Predicting the Mobile Future
Many people have been asking me about my predictions for the future as far as the mobile platforms go.
I thought I would take a moment to write up a blog post detailing out what I think we will see in the next couple of years for mobile phones and tablets.
Windows 8 changes everything
Or at least it has the potential to.
There are quite a few game changers built into Windows 8 that have a huge potential to influence and disrupt the market.
One OS for mobile and desktop
The idea that Windows 8 will essentially run on mobile and desktop is going to force the hand of other platforms.
I really like my iPad, but it could never be a total PC replacement.
Now imagine what happens if I can have an iPad, but it can snap right into a keyboard to make it into a laptop and it is running an OS that can do everything I need.
Suddenly I have to question why I need a separate iPad.
PC manufacturers have been chomping at the bit to break into the tablet market for some time now. It was a slap in the face for Apple to produce the first generally accepted “good” tablet after so many PC manufacturers had tried and failed for years earlier.
We can learn a lot from a tablet
What makes the iPad so good?
In my opinion, 4 things:
- Extremely portable and lightweight
- Good touchscreen input, so I don’t need a physical keyboard most of the time
- App store!
- Instant on
There isn’t even a need for a Windows 8 tablet. Instead, I predict we are going to see Windows 8 Ultrabooks with removable keyboards.
As long as this new class of computers can hit the 4 items I like about the iPad, it could really cause some disruption in that market.
What about the cloud?
I see some big things changing and evolving on this front as well.
Apple introduced iCloud and my first real experience with it as a consumer was playing a game on my iPad, then switching to my iPhone and having the game restore me to the exact point I was on the iPad.
This will become the standard.
Regardless of how devices transform, I don’t see us getting away from having some kind of a phone. We might merge tablet and laptop, but we are going to always have at least two devices.

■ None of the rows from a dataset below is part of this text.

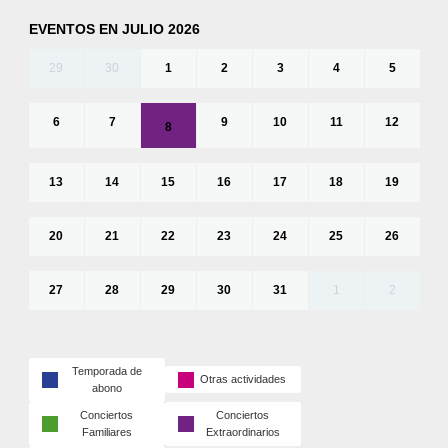
EVENTOS EN JULIO 2026
29
30
1
2
3
4
5
6
7
9
10
11
12
8
13
14
15
16
17
18
19
20
21
22
23
24
25
26
27
28
29
30
31
1
2
Temporada de
Otras actividades
abono
Conciertos
Conciertos
Familiares
Extraordinarios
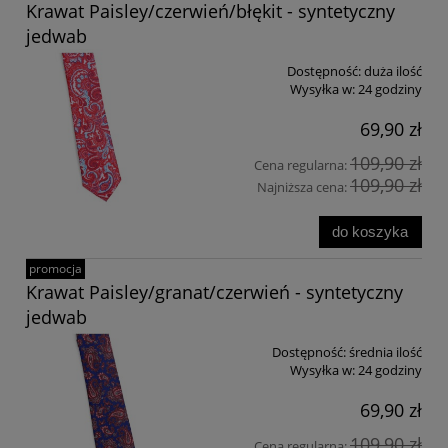
Krawat Paisley/czerwień/błękit - syntetyczny
jedwab
Dostępność:
duża ilość
Wysyłka w:
24 godziny
69,90 zł
109,90 zł
Cena regularna:
109,90 zł
Najniższa cena:
do koszyka
promocja
Krawat Paisley/granat/czerwień - syntetyczny
jedwab
Dostępność:
średnia ilość
Wysyłka w:
24 godziny
69,90 zł
109,90 zł
Cena regularna:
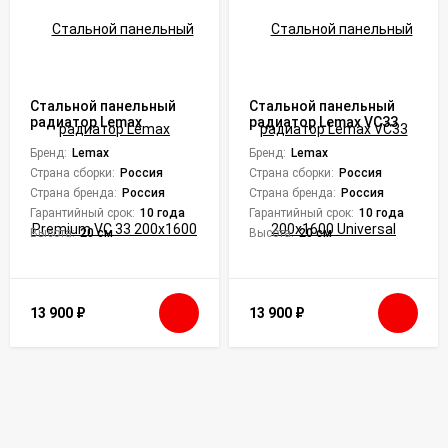
Стальной панельный
Стальной панельный
радиатор Lemax
радиатор Lemax VC33
Premium VC 33 200х1600
200x1600 Universal
Бренд:
Lemax
Бренд:
Lemax
Страна сборки:
Россия
Страна сборки:
Россия
Страна бренда:
Россия
Страна бренда:
Россия
Гарантийный срок:
10 года
Гарантийный срок:
10 года
Высота:
20 см
Высота:
20 см
13 900
₽
13 900
₽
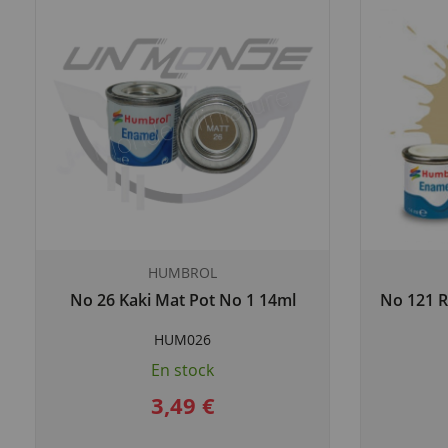
HUMBROL
No 26 Kaki Mat Pot No 1 14ml
No 121 R
HUM026
En stock
3,49 €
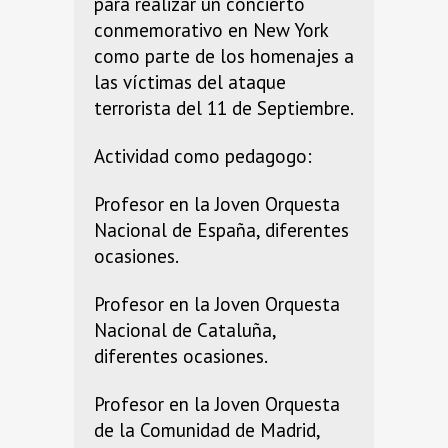
para realizar un concierto
conmemorativo en New York
como parte de los homenajes a
las víctimas del ataque
terrorista del 11 de Septiembre.
Actividad como pedagogo:
Profesor en la Joven Orquesta
Nacional de España, diferentes
ocasiones.
Profesor en la Joven Orquesta
Nacional de Cataluña,
diferentes ocasiones.
Profesor en la Joven Orquesta
de la Comunidad de Madrid,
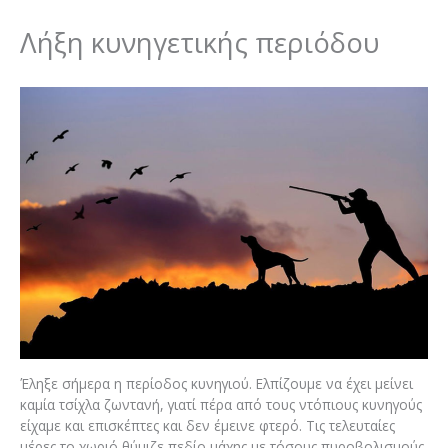
Λήξη κυνηγετικής περιόδου
Έληξε σήμερα η περίοδος κυνηγιού. Ελπίζουμε να έχει μείνει
καμία τσίχλα ζωντανή, γιατί πέρα από τους ντόπιους κυνηγούς
είχαμε και επισκέπτες και δεν έμεινε φτερό. Τις τελευταίες
μέρες το χωριό θύμιζε πεδίο μάχης με τόσους πυροβολισμούς.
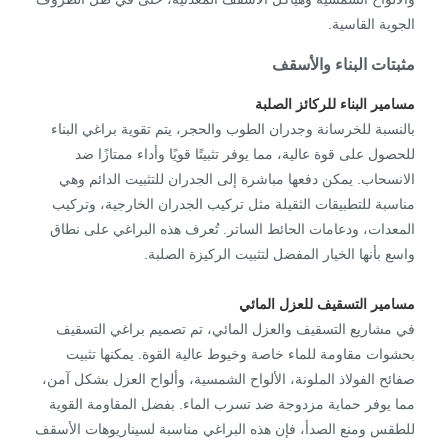
الجوية القاسية.
مثبتات البناء والأسقف
مسامير البناء للركائز الصلبة
بالنسبة للخرسانة وجدران الطوب والحجر، يتم تقوية براغي البناء
للحصول على قوة عالية، مما يوفر تثبيتًا قويًا وأداء ممتازًا ضد
الانسحاب. يمكن دفعها مباشرة إلى الجدران للتثبيت الدائم وهي
مناسبة للتطبيقات الثقيلة مثل تركيب الجدران الخارجية، وتركيب
المعدات، ودعامات الحائط الساتر. تُعرف هذه البراغي على نطاق
واسع بأنها الخيار المفضل لتثبيت الركيزة الصلبة.
مسامير التسقيف للعزل المائي
في مشاريع التسقيف والعزل المائي، تم تصميم براغي التسقيف
بحشوات مقاومة للماء خاصة وخيوط عالية القوة. يمكنها تثبيت
صفائح الفولاذ الملونة، الألواح الشمسية، وألواح العزل بشكل آمن،
مما يوفر حماية مزدوجة ضد تسرب الماء. بفضل المقاومة القوية
للطقس ومنع الصدأ، فإن هذه البراغي مناسبة لسيناريوهات الأسقف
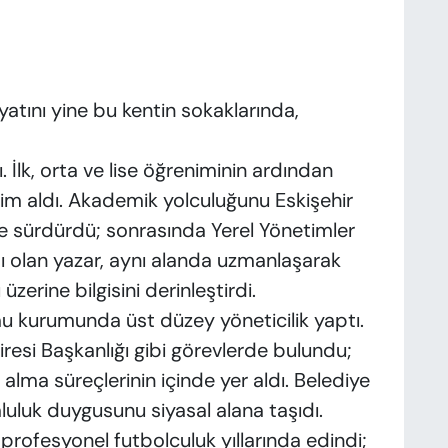
atını yine bu kentin sokaklarında,
 İlk, orta ve lise öğreniminin ardından
tim aldı. Akademik yolculuğunu Eskişehir
nde sürdürdü; sonrasında Yerel Yönetimler
bı olan yazar, aynı alanda uzmanlaşarak
zerine bilgisini derinleştirdi.
 kurumunda üst düzey yöneticilik yaptı.
iresi Başkanlığı gibi görevlerde bulundu;
alma süreçlerinin içinde yer aldı. Belediye
luluk duygusunu siyasal alana taşıdı.
 profesyonel futbolculuk yıllarında edindi;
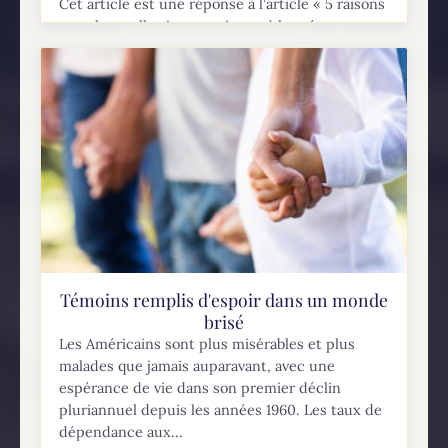
Cet article est une réponse à l’article « 5 raisons
pour lesquelles je ne crois pas à la présence
réelle dans l’Eucharistie » de Guillaume Bourin,
publié sur son blogue...
Témoins remplis d'espoir dans un monde
brisé
Les Américains sont plus misérables et plus
malades que jamais auparavant, avec une
espérance de vie dans son premier déclin
pluriannuel depuis les années 1960. Les taux de
dépendance aux...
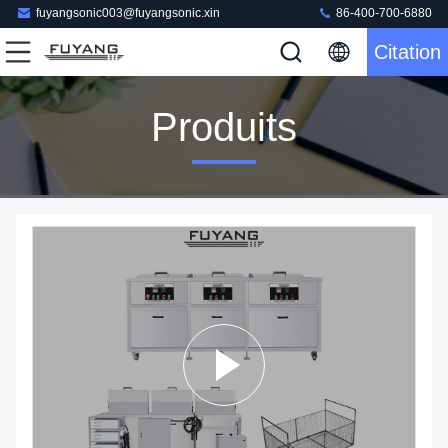
fuyangsonic003@fuyangsonic.xin
86-400-700-6880
Citation
Produits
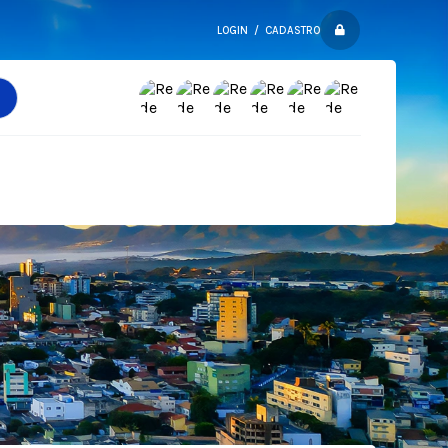
LOGIN / CADASTRO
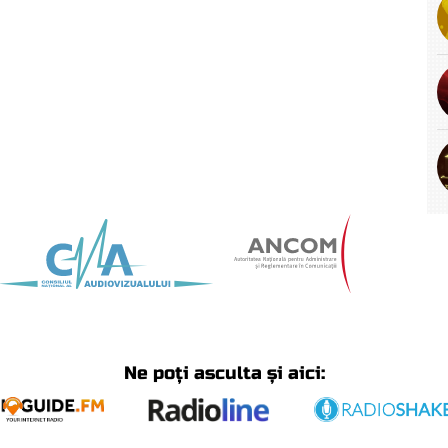
Ne poți asculta și aici:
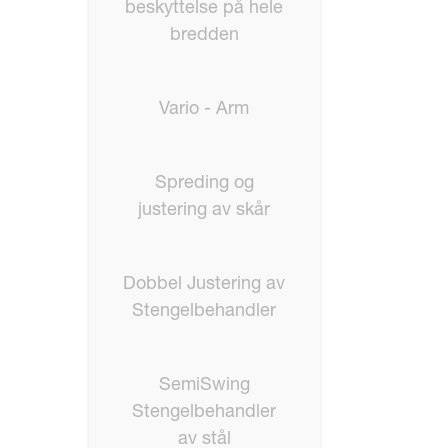
beskyttelse på hele
bredden
Vario - Arm
Spreding og
justering av skår
Dobbel Justering av
Stengelbehandler
SemiSwing
Stengelbehandler
av stål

It is going to be expected that data from one device is available on the other device. Many applications already support this, but I predict that we will see this get more tightly integrated into the operating system.
Microsoft, Google and Apple are all heavily invested in this area with a few different twists, but I see all the paths eventually merging to cloud based OSes with full app virtualization that streams bits to be executed to the clients and has the clients cache the app code.
What does this mean?
It means your user experience changes so that you log into your phone or tablet and when you do, you see the same thing regardless of device. You don’t even know you have two different devices, except for the form factor.
It also means that you don’t have the same concept of apps for your phone or tablet anymore. Instead you purchase an app and it is streamed to you when you want to use it. So as a user, you don’t need to worry about downloading the application or managing updates.
Think of it as the web, but instead of HTML you have binary executable code. Spoon already does this.
How about development?
If you are reading this blog, you are probably more interested in what is going to happen in terms of developing applications for these platforms.
I have some predictions here as well.
Right now it is very difficult to develop an application that will run on multiple platforms. Trying to target Android, iOS and Windows Phone is a bit of a challenge.
Even with great tools like MonoTouch and Mono for Android or PhoneGap, it is no easy task.
There is a big push to make everything web apps. Some people believe HTML 5 will be the future, but I am not quite so sure.
I do think that the most successful platform, in the long run, will be the one easiest to develop for. History tells me this is true. (Why is Windows so successful?)
Think about where Windows 8 will run. Desktop, laptop, tablet, phone. Suddenly, you can create an application that can run on all of these devices, with pretty much the same code.
So what does this mean for iOS and Google?
I wouldn’t be surprised if Google did the same thing for Android.
It really makes sense on the iOS side though. Apple is going to have to merge iOS with OSX to compete with Windows 8. In addition, they need a better programming model.
Writing iOS apps in Objective-C is horrible!
Apple is going to have to do something to prevent web developers from flocking to Windows 8.
Summarizing my predictions
So in short, here is what I think will happen within 2-3 years.
- Tablets and laptops merge as Window 8 targets both and iOS merges with OSX.
- Cloud based operating systems replace standard OSes and virtualize apps by streaming them to users.
- Decrease in need for web apps, since streaming binary apps replace that niche.
I could be wrong, I’ve been wrong many times before, but those are my predictions as of now.